だけど、私が団長に対して抱いているイメージは、大多数の兵士たちとは違っていた。
巨人研究班に配属されてからというもの、私は時折、巨人の絵を見せに来るようにと団長室へ呼び出されていた。
ハンジ分隊長に引きずられて、初めて団長室に絵を持っていった時は緊張で身体が震えたものだが、何度も団長室を訪れている内に随分と慣れたのだった。
私の絵を見ている時の団長は、その太めの眉をキュッと寄せて厳しい顔をしているけれど、見終わった後は、先ほどまで堅く引き結んでいた口元を少し緩めて、普段と比べると随分と柔らかい表情をされる。
そして口調だけは厳格なまま「これは他の兵士には内密に」と言い、こっそりとお菓子をくれるのだ。
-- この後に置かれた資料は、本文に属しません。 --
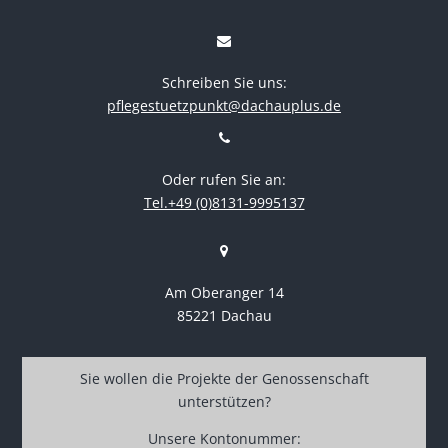
Schreiben Sie uns:
pflegestuetzpunkt@dachauplus.de
Oder rufen Sie an:
Tel.+49 (0)8131-9995137
Am Oberanger 14
85221 Dachau
Sie wollen die Projekte der Genossenschaft
unterstützen?
Unsere Kontonummer: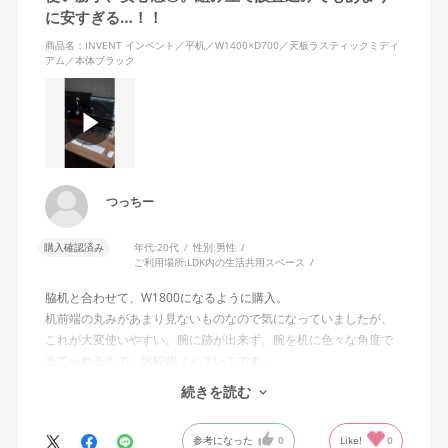
に安すぎる…！！
商品名：INVENT インベント／平机／W1400×D700／天板ラスティックミディ
アム／本体ブラック
つっちー
購入確認済み
年代:
20代
性別:
男性
ご利用場所:
LDK内の生活共用スペース
脇机と合わせて、W1800になるように購入。
机前端の丸みがあまり見ないものなので気になっていましたが、
これが大変使いやすい。腕に跡が出来ず、腕を机に色々な角度で
当てられるので、比較的ノイズレスです。
後端に有効ボードやモニターアームをクランプしていますが、ス
続きを読む
チール天板だけあって机の歪みもありません。ただし、クランプ
できる奥行きが3-4cmしかないので、面全体でクランプはできま
参考になった
0
Like!
0
せん。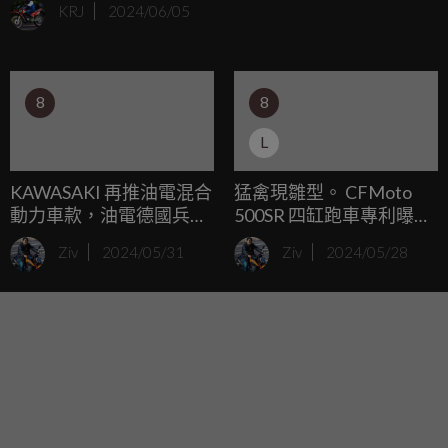
KRJ
2024/06/05
8
8
L
KAWASAKI 再推油電混合
猛禽現雛型。 CFMoto
動力車款，油電德國兵、
500SR 四缸跑車專利曝
Versys 專利圖曝光！
光，直指 Kawasaki ZX-
Ziv
2024/05/31
Ziv
2024/05/28
4RR！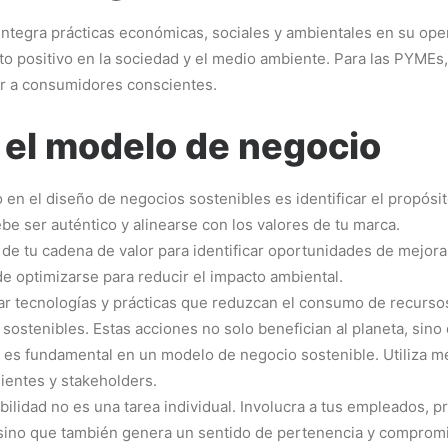
ntegra prácticas económicas, sociales y ambientales en su oper
to positivo en la sociedad y el medio ambiente. Para las PYMEs
er a consumidores conscientes.
 el modelo de negocio
o en el diseño de negocios sostenibles es identificar el propós
e ser auténtico y alinearse con los valores de tu marca.
 de tu cadena de valor para identificar oportunidades de mejor
e optimizarse para reducir el impacto ambiental.
ar tecnologías y prácticas que reduzcan el consumo de recurso
 sostenibles. Estas acciones no solo benefician al planeta, sin
 es fundamental en un modelo de negocio sostenible. Utiliza mé
lientes y stakeholders.
ilidad no es una tarea individual. Involucra a tus empleados, pr
, sino que también genera un sentido de pertenencia y comprom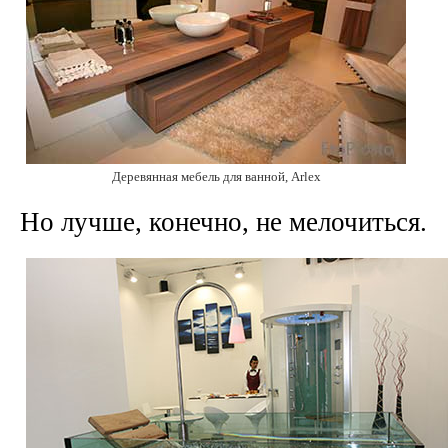
Деревянная мебель для ванной,
Arlex
Но лучше, конечно, не мелочиться.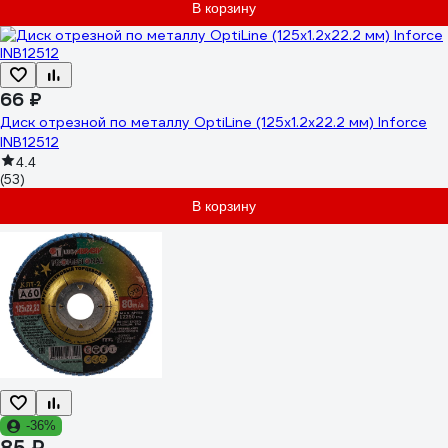
В корзину
66 ₽
Диск отрезной по металлу OptiLine (125x1.2x22.2 мм) Inforce
INB12512
4.4
(53)
В корзину
-36%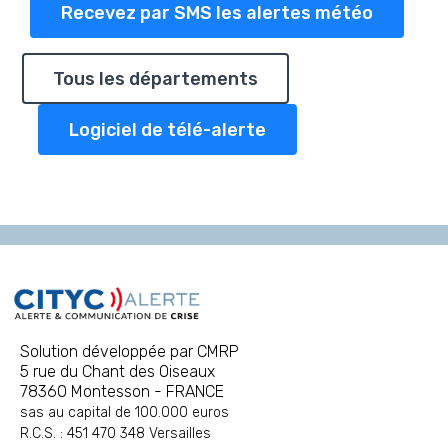
Recevez par SMS les alertes météo
Tous les départements
Logiciel de télé-alerte
Solution développée par CMRP
5 rue du Chant des Oiseaux
78360 Montesson - FRANCE
sas au capital de 100.000 euros
R.C.S. : 451 470 348 Versailles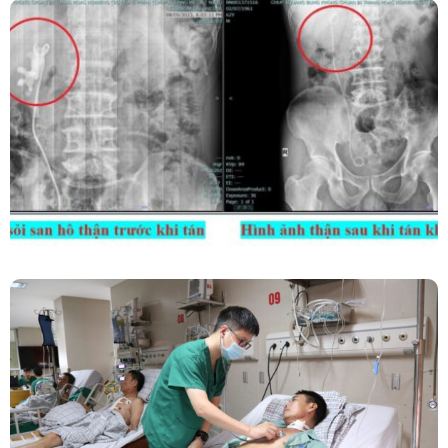
Kết Hợp Tán Sỏi Qua Da Và Tán Sỏi Nội Soi
Ống Mềm – Kỹ Thuật Cao Loại Bỏ Triệt Để Sỏi
San Hô Thận
Phẫu Thuật Nội Soi Thay Van Tim – Bước Tiến
Vững Chắc Của Khoa Phẫu Thuật Tim Mạch
Lồng Ngực BVĐK Tỉnh Phú Thọ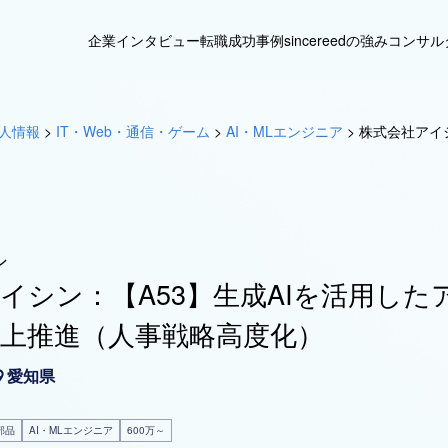
企業インタビュー
転職成功事例
sincereedの強み
コンサル
人情報
>
IT・Web・通信・ゲーム
>
AI・MLエンジニア
>
株式会社アイ
ン
イシン：【A53】生成AIを活用した
上推進（人事戦略高度化）
愛知県
部品
AI・MLエンジニア
600万～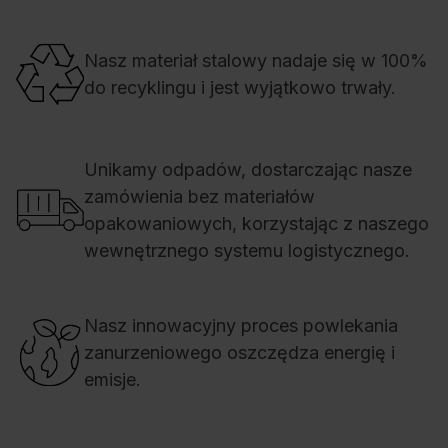
Nasz materiał stalowy nadaje się w 100%
do recyklingu i jest wyjątkowo trwały.
Unikamy odpadów, dostarczając nasze
zamówienia bez materiałów
opakowaniowych, korzystając z naszego
wewnętrznego systemu logistycznego.
Nasz innowacyjny proces powlekania
zanurzeniowego oszczędza energię i
emisje.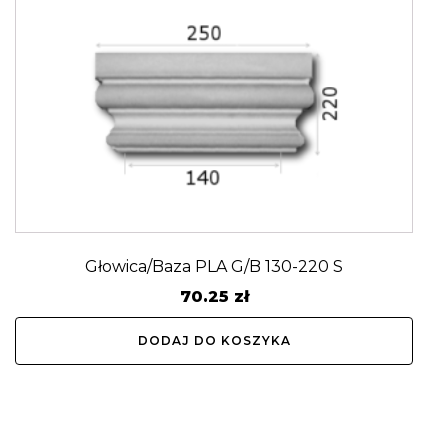
Głowica/Baza PLA G/B 130-220 S
70.25
zł
DODAJ DO KOSZYKA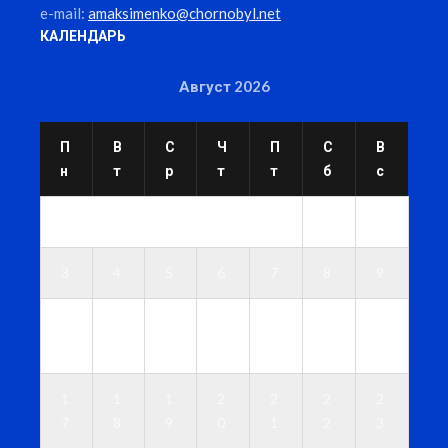
e-mail:
amaksimenko@chornobyl.net
КАЛЕНДАРЬ
Август 2026
П
В
С
Ч
П
С
В
н
т
р
т
т
б
с
1
2
3
4
5
6
7
8
9
1
1
1
1
1
1
1
0
1
2
3
4
5
6
1
1
1
2
2
2
2
7
8
9
0
1
2
3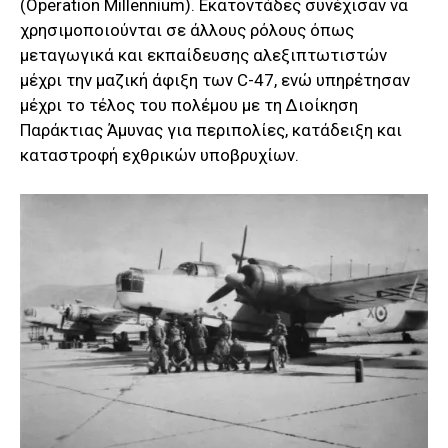
(Operation Millennium). Εκατοντάδες συνέχισαν να
χρησιμοποιούνται σε άλλους ρόλους όπως
μεταγωγικά και εκπαίδευσης αλεξιπτωτιστών
μέχρι την μαζική άφιξη των C-47, ενώ υπηρέτησαν
μέχρι το τέλος του πολέμου με τη Διοίκηση
Παράκτιας Άμυνας για περιπολίες, κατάδειξη και
καταστροφή εχθρικών υποβρυχίων.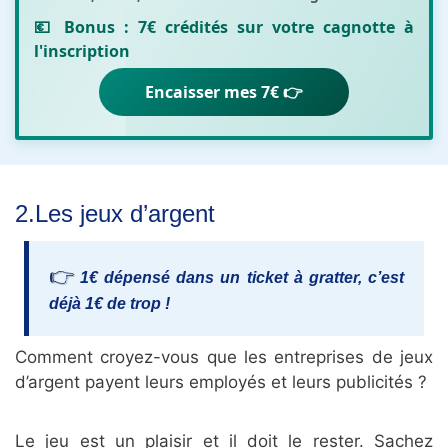
💶 Bonus :
7€ crédités sur votre cagnotte
à
l'inscription
Encaisser mes 7€ 👉
2.Les jeux d’argent
1€ dépensé dans un ticket à gratter, c’est
déjà 1€ de trop !
Comment croyez-vous que les entreprises de jeux
d’argent payent leurs employés et leurs publicités ?
Le jeu est un plaisir et il doit le rester. Sachez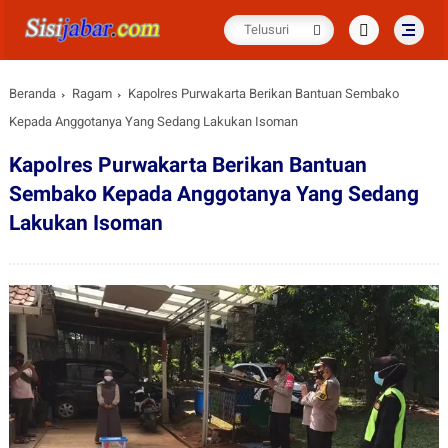
Beranda
Ragam
Kapolres Purwakarta Berikan Bantuan Sembako
Kepada Anggotanya Yang Sedang Lakukan Isoman
Kapolres Purwakarta Berikan Bantuan
Sembako Kepada Anggotanya Yang Sedang
Lakukan Isoman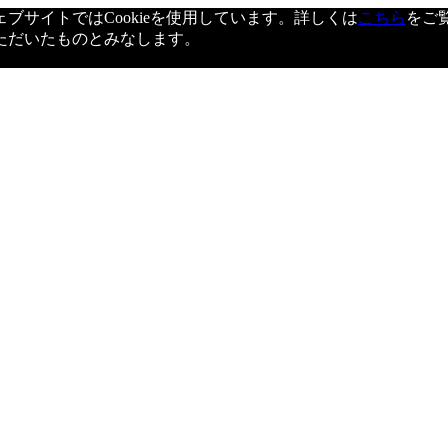
サイトではCookieを使用しています。詳しくは
こちら
をご
ただいたものとみなします。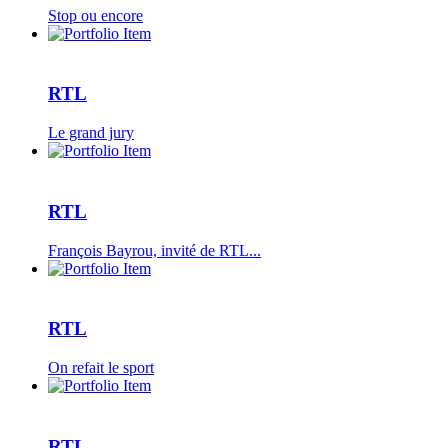
Stop ou encore
RTL
Le grand jury
RTL
François Bayrou, invité de RTL...
RTL
On refait le sport
RTL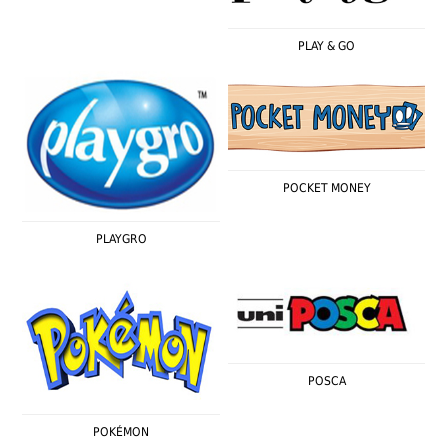
PLAY & GO
POCKET MONEY
PLAYGRO
POSCA
POKÉMON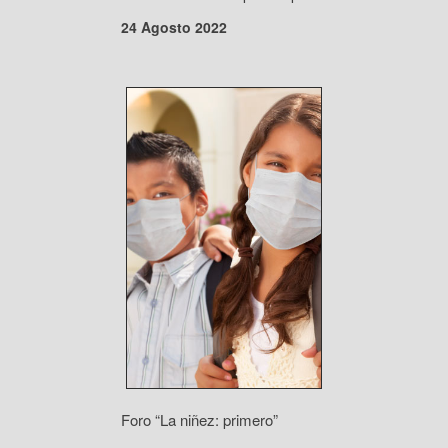
24 Agosto 2022
Foro “La niñez: primero”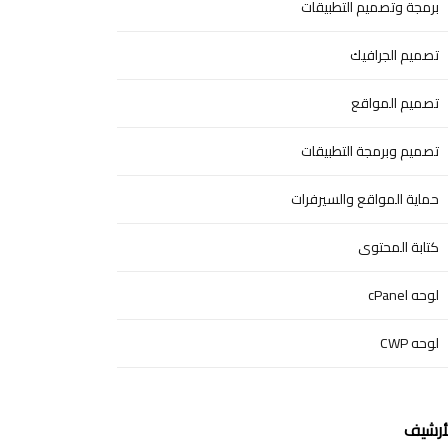
برمجة وتصميم التطبيقات
تصميم الجرافيك
تصميم المواقع
تصميم وبرمجة التطبيقات
حماية المواقع والسيرفرات
كتابة المحتوى
لوحه cPanel
لوحه CWP
أرشيف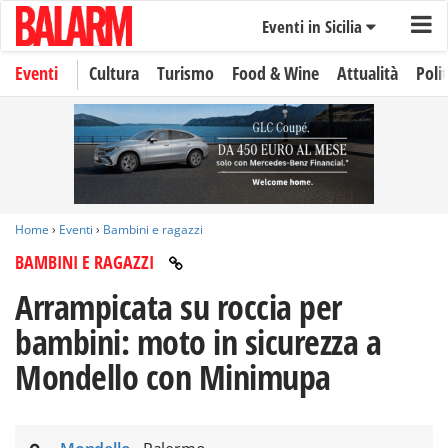
Eventi in Sicilia
Eventi
Cultura
Turismo
Food & Wine
Attualità
Polit
Home
›
Eventi
›
Bambini e ragazzi
BAMBINI E RAGAZZI
Arrampicata su roccia per
bambini: moto in sicurezza a
Mondello con Minimupa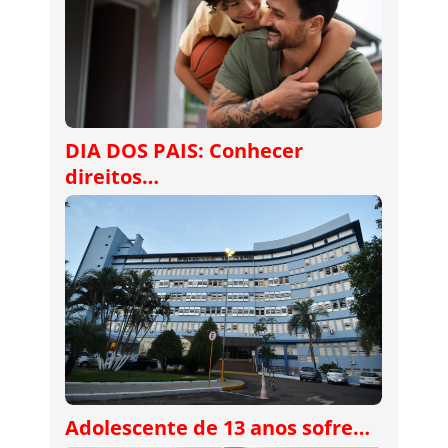
DIA DOS PAIS: Conhecer
direitos…
Adolescente de 13 anos sofre…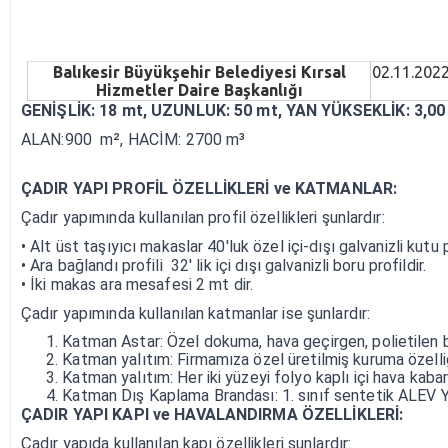
Balıkesir Büyükşehir Belediyesi Kırsal
02.11.202
Hizmetler Daire Başkanlığı
GENİŞLİK: 18 mt, UZUNLUK: 50 mt, YAN YÜKSEKLİK: 3,00
ALAN:900 m², HACİM: 2700 m³
ÇADIR YAPI PROFİL ÖZELLİKLERİ ve KATMANLAR:
Çadır yapımında kullanılan profil özellikleri şunlardır:
• Alt üst taşıyıcı makaslar 40'luk özel içi-dışı galvanizli kutu 
• Ara bağlandı profili 32' lik içi dışı galvanizli boru profildir.
• İki makas ara mesafesi 2 mt dir.
Çadır yapımında kullanılan katmanlar ise şunlardır:
Katman Astar: Özel dokuma, hava geçirgen, polietilen 
Katman yalıtım: Firmamıza özel üretilmiş kuruma özelli
Katman yalıtım: Her iki yüzeyi folyo kaplı içi hava ka
Katman Dış Kaplama Brandası: 1. sınıf sentetik ALEV Y
ÇADIR YAPI KAPI ve HAVALANDIRMA ÖZELLİKLERİ:
Çadır yapıda kullanılan kapı özellikleri şunlardır: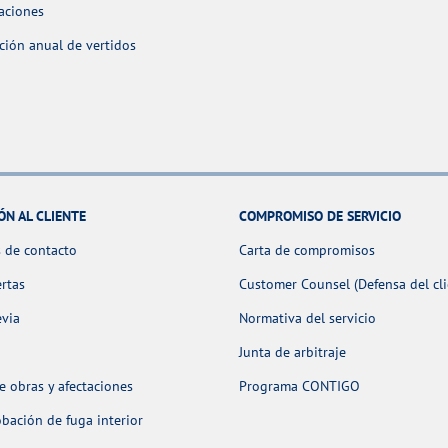
aciones
ción anual de vertidos
ÓN AL CLIENTE
COMPROMISO DE SERVICIO
 de contacto
Carta de compromisos
ertas
Customer Counsel (Defensa del cli
evia
Normativa del servicio
Junta de arbitraje
 obras y afectaciones
Programa CONTIGO
ación de fuga interior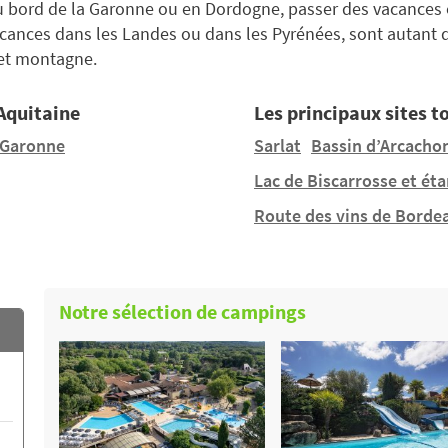
au bord de la Garonne ou en Dordogne, passer des vacances e
acances dans les Landes ou dans les Pyrénées, sont autant 
, et montagne.
 Aquitaine
Les principaux sites t
-Garonne
Sarlat
Bassin d’Arcacho
Lac de Biscarrosse et ét
Route des vins de Borde
Notre sélection de campings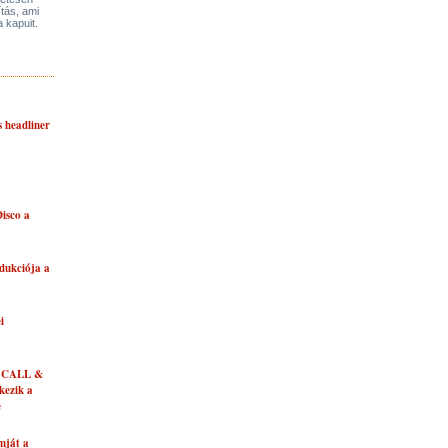
ítás, ami
a kapuit.
s headliner
isco a
dukciója a
i
 CALL &
ezik a
e
mját a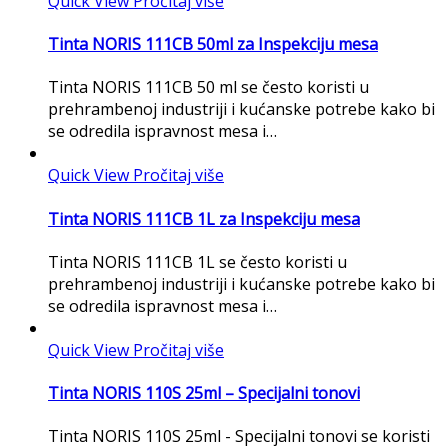
Quick View
Pročitaj više
Tinta NORIS 111CB 50ml za Inspekciju mesa
Tinta NORIS 111CB 50 ml se često koristi u
prehrambenoj industriji i kućanske potrebe kako bi
se odredila ispravnost mesa i…
Quick View
Pročitaj više
Tinta NORIS 111CB 1L za Inspekciju mesa
Tinta NORIS 111CB 1L se često koristi u
prehrambenoj industriji i kućanske potrebe kako bi
se odredila ispravnost mesa i…
Quick View
Pročitaj više
Tinta NORIS 110S 25ml – Specijalni tonovi
Tinta NORIS 110S 25ml - Specijalni tonovi se koristi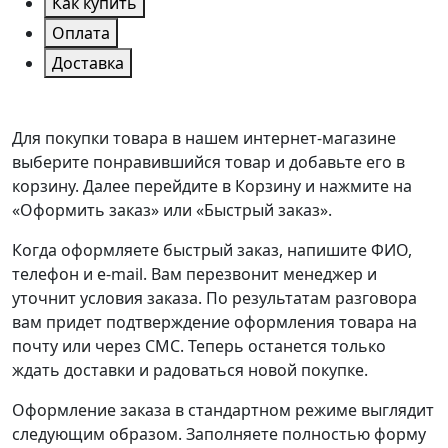
Как купить
Оплата
Доставка
Для покупки товара в нашем интернет-магазине
выберите понравившийся товар и добавьте его в
корзину. Далее перейдите в Корзину и нажмите на
«Оформить заказ» или «Быстрый заказ».
Когда оформляете быстрый заказ, напишите ФИО,
телефон и e-mail. Вам перезвонит менеджер и
уточнит условия заказа. По результатам разговора
вам придет подтверждение оформления товара на
почту или через СМС. Теперь останется только
ждать доставки и радоваться новой покупке.
Оформление заказа в стандартном режиме выглядит
следующим образом. Заполняете полностью форму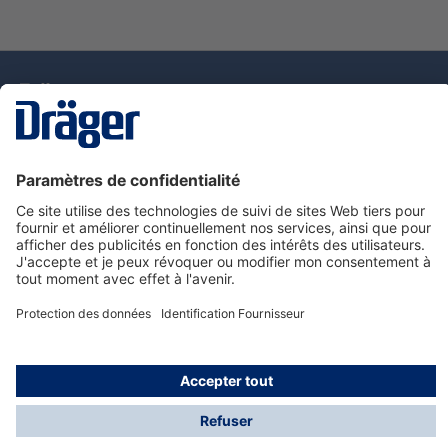
La technologie
pour la vie
Nous contacter
Service de e-commande Dräger
Informations sur les produits
© Dräger France SAS, 2024
*Prix hors taxe. Frais de gestion et de livraison standard
offerts; Indépendamment de la valeur ou du volume de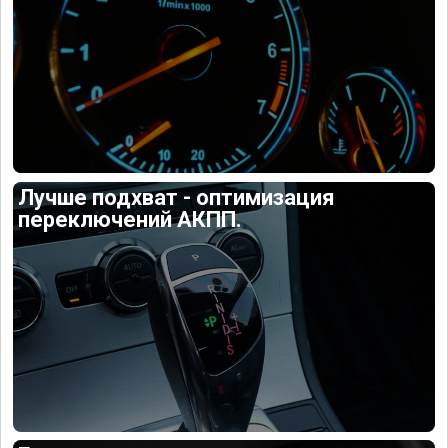
Лучше подхват - оптимизация
переключений АКПП.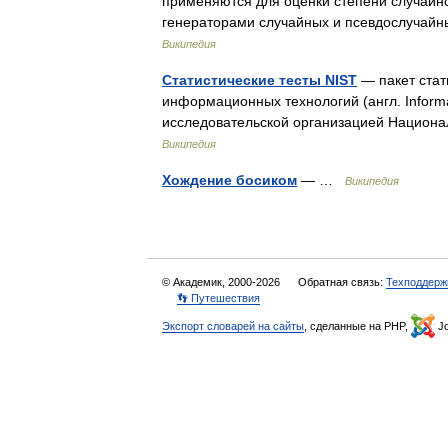
применяются для оценки степени случайн
генераторами случайных и псевдослучай
Википедия
Статистические тесты NIST
— пакет стат
информационных технологий (англ. Informa
исследовательской организацией Национал
Википедия
Хождение босиком
— …
Википедия
© Академик, 2000-2026
Обратная связь:
Техподдерж
👣 Путешествия
Экспорт словарей на сайты
, сделанные на PHP,
Jo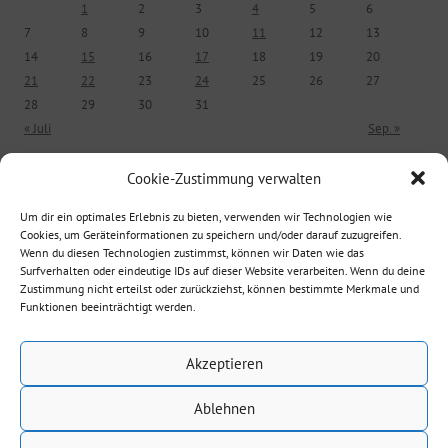
1
2
3
4
5
6
7
8
9
10
11
12
13
14
15
16
17
18
19
20
21
22
23
24
25
26
27
28
29
30
31
« Juli
Sep. »
Cookie-Zustimmung verwalten
ÄLTERE BEITRÄGE
Um dir ein optimales Erlebnis zu bieten, verwenden wir Technologien wie
Cookies, um Geräteinformationen zu speichern und/oder darauf zuzugreifen.
Ältere Beiträge
Wenn du diesen Technologien zustimmst, können wir Daten wie das
Surfverhalten oder eindeutige IDs auf dieser Website verarbeiten. Wenn du deine
Zustimmung nicht erteilst oder zurückziehst, können bestimmte Merkmale und
Funktionen beeinträchtigt werden.
Suche nach:
Akzeptieren
Ablehnen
エルヴィン団長の大きな手が、可愛らしく包装をされた甘いお菓子を差し出してくる光景は何ともギャップがあって、一体どんな顔をしてこのお菓子を買ったのだろうと想像して顔が緩んでしまう。
絵を見せに行くたびにこんな感じなので、私の中でエルヴィン団長は「やさしい方」というイメージになっているのだった。
だから、作戦会議中の厳しいエルヴィン団長の姿を、私はイマイチ想像できないのだ。
入団式の時や、初めての壁外調査の時もその緊張感のある佇まいは何度も見てきたけど、面と向かって優しい顔を見せられてしまうと、つい厳しい顔の方がぼやけていってしまうのだ。
結局最後までハンジ分隊長の「巨人捕獲作戦(案)」は通らず、分隊長はあまり機嫌のよろしくないまま会議室を後にしたらしい。
だけど、そんなに簡単にへこたれる分隊長ではない。隙あらば作戦が決行できるように、いくつものパターンで実行方法を練っていたのだった。